** Information shown follows **
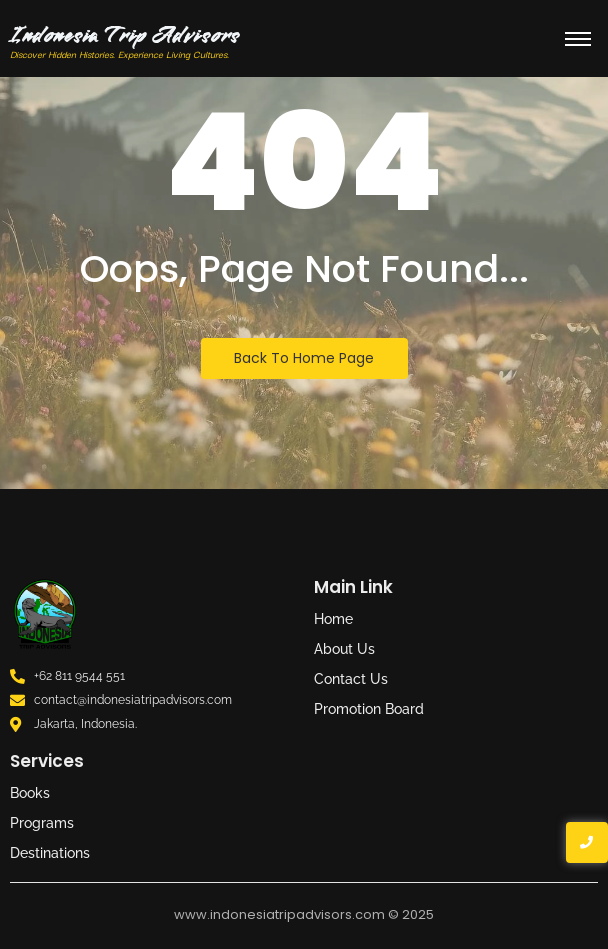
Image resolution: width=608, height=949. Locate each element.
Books (30, 793)
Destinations (50, 853)
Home (333, 619)
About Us (344, 649)
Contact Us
** End of Information shown **
How to complete this task: The whole listing above must be returned exactly as written, with no pictures carried over.

Output of the task:
Image resolution: width=608, height=949. Locate each element.
Books (30, 793)
Destinations (50, 853)
Home (333, 619)
About Us (344, 649)
Contact Us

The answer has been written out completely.